Please restate every entry exactly. Leave out the pictures.
_ _ _ _ _
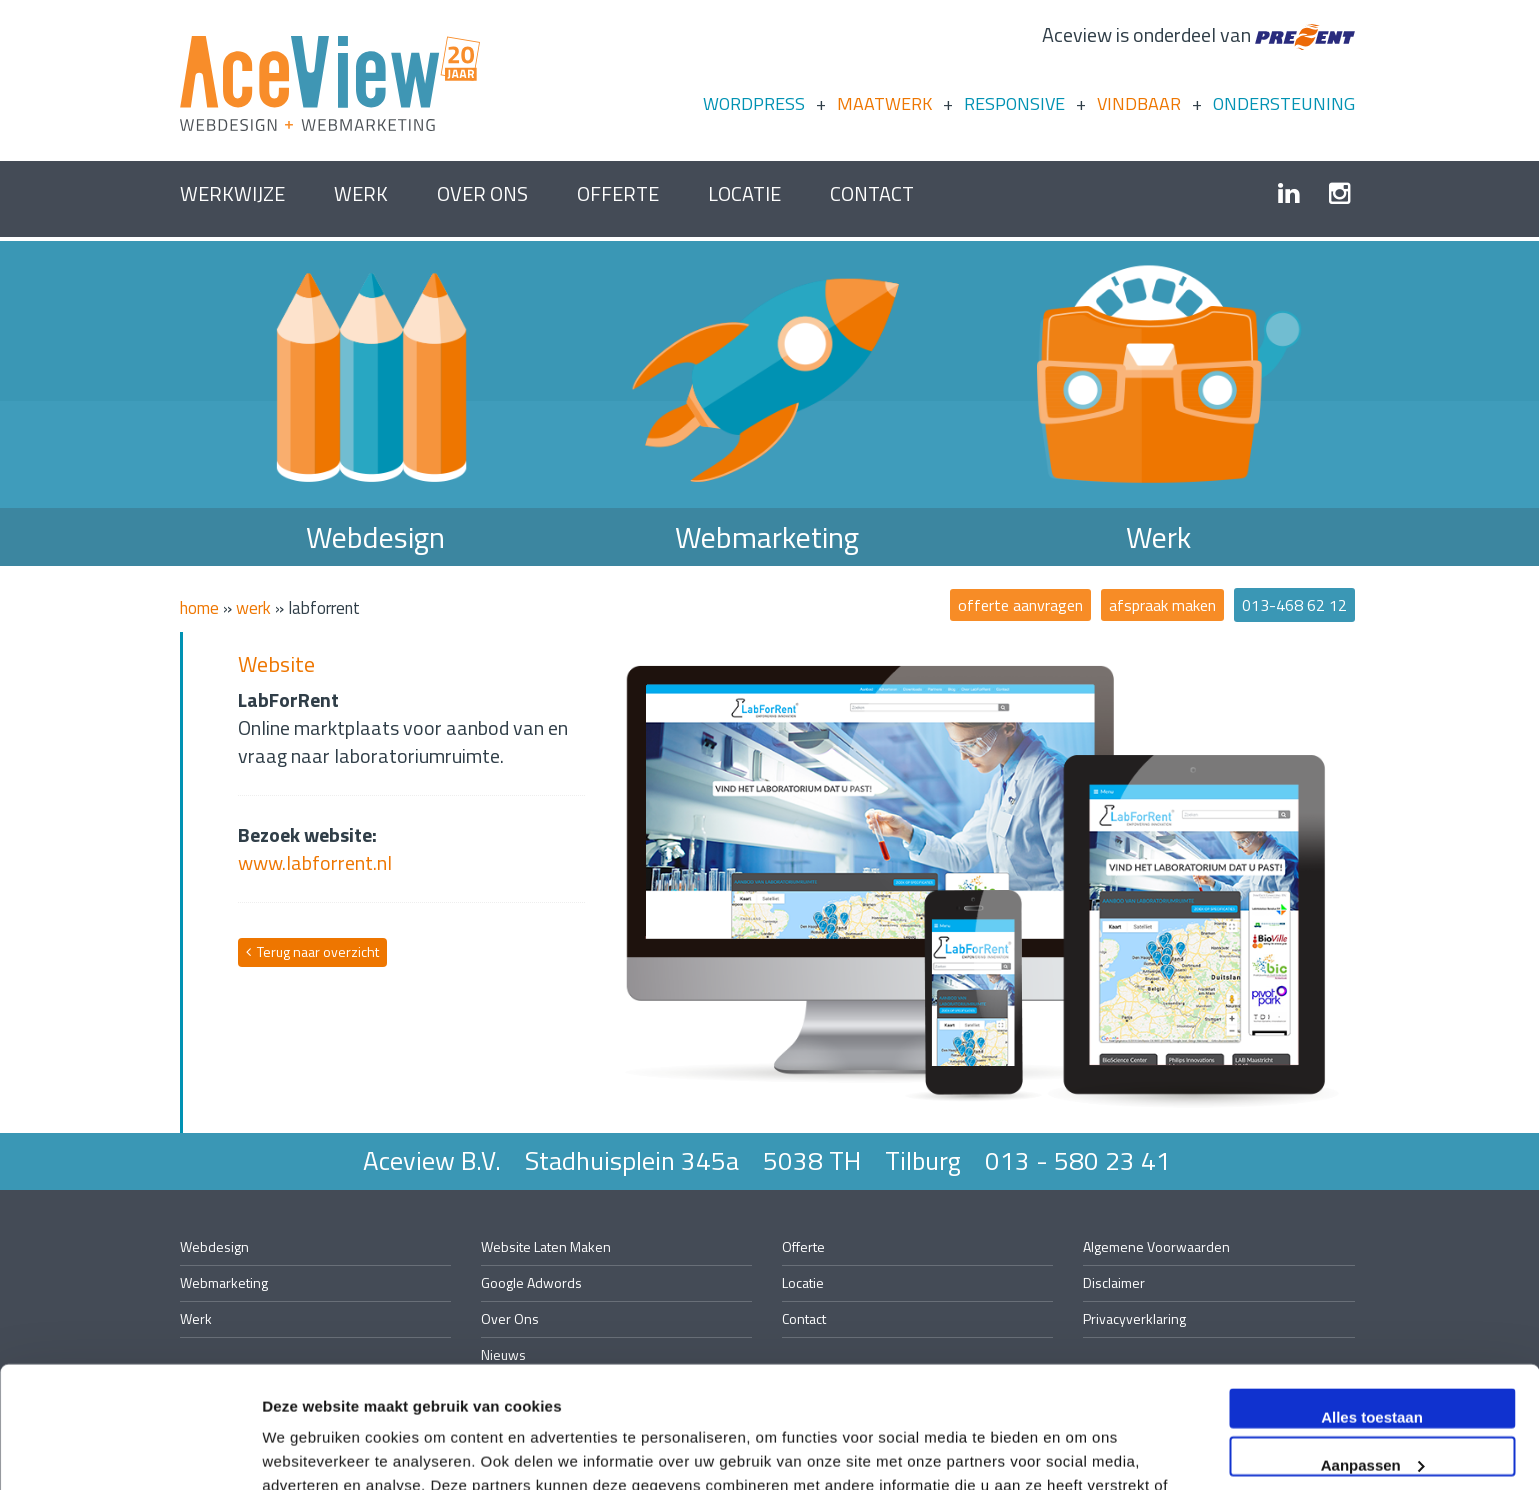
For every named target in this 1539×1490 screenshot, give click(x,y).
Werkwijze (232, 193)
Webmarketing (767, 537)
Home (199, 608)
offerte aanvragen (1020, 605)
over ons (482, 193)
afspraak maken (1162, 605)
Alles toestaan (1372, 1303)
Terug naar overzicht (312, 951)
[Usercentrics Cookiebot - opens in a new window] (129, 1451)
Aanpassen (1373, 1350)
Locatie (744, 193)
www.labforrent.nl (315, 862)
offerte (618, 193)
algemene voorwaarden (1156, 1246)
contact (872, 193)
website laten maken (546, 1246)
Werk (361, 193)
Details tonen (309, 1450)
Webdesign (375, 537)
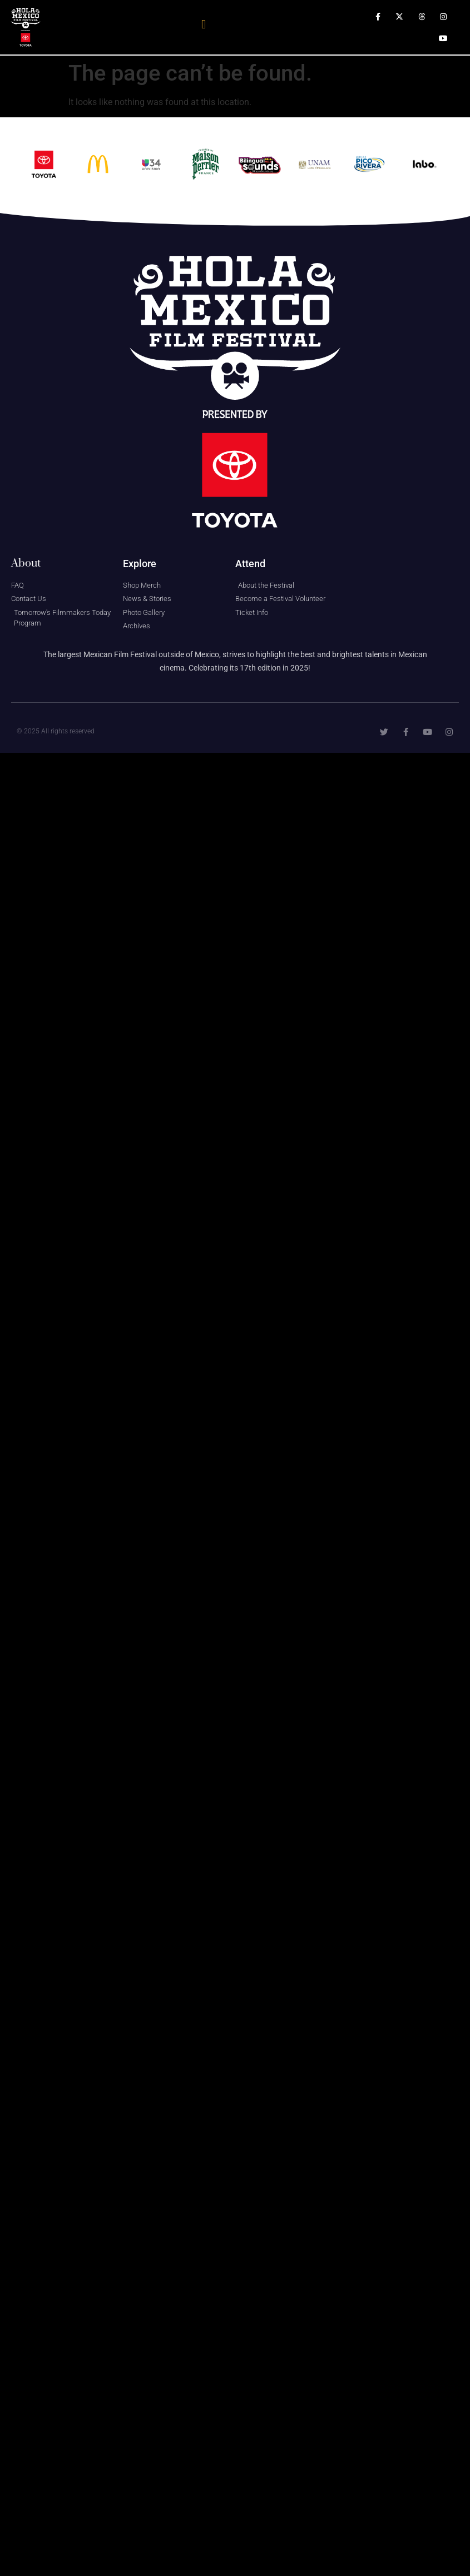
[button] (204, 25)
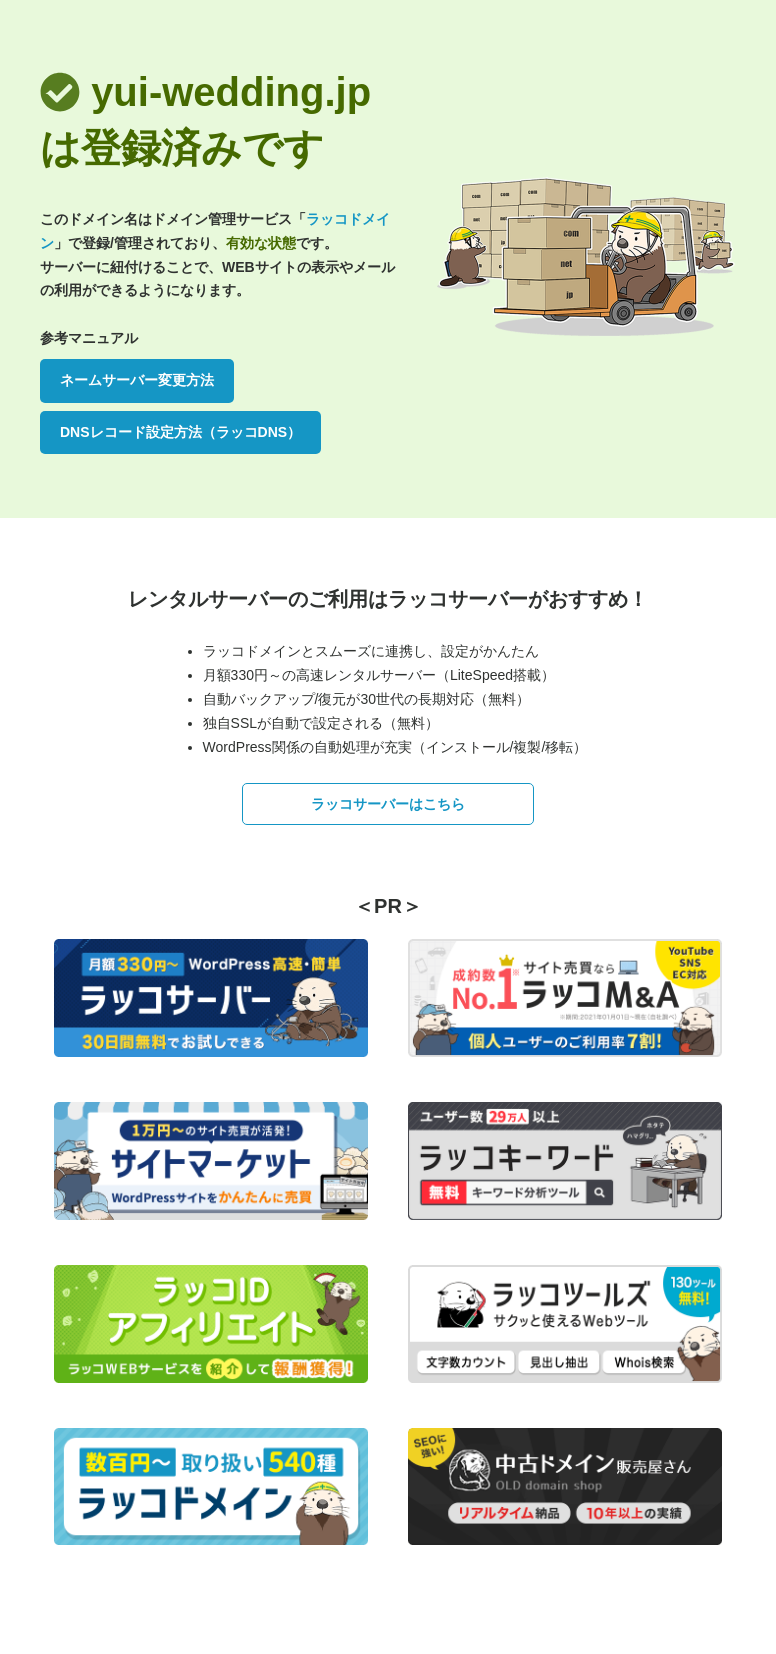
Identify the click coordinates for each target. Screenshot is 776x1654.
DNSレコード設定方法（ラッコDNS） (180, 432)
_ _ _ _ _
Task result
For every named target in this 1539×1490 screenshot, give click(x,y).
Werkwijze (232, 193)
Webmarketing (767, 537)
Home (199, 608)
offerte aanvragen (1020, 605)
over ons (482, 193)
afspraak maken (1162, 605)
Alles toestaan (1372, 1303)
Terug naar overzicht (312, 951)
[Usercentrics Cookiebot - opens in a new window] (129, 1451)
Aanpassen (1373, 1350)
Locatie (744, 193)
www.labforrent.nl (315, 862)
offerte (618, 193)
algemene voorwaarden (1156, 1246)
contact (872, 193)
website laten maken (546, 1246)
Werk (361, 193)
Details tonen (309, 1450)
Webdesign (375, 537)
[button] (204, 25)
Identify the click coordinates for each target. Screenshot is 776x1654.
DNSレコード設定方法（ラッコDNS） (180, 432)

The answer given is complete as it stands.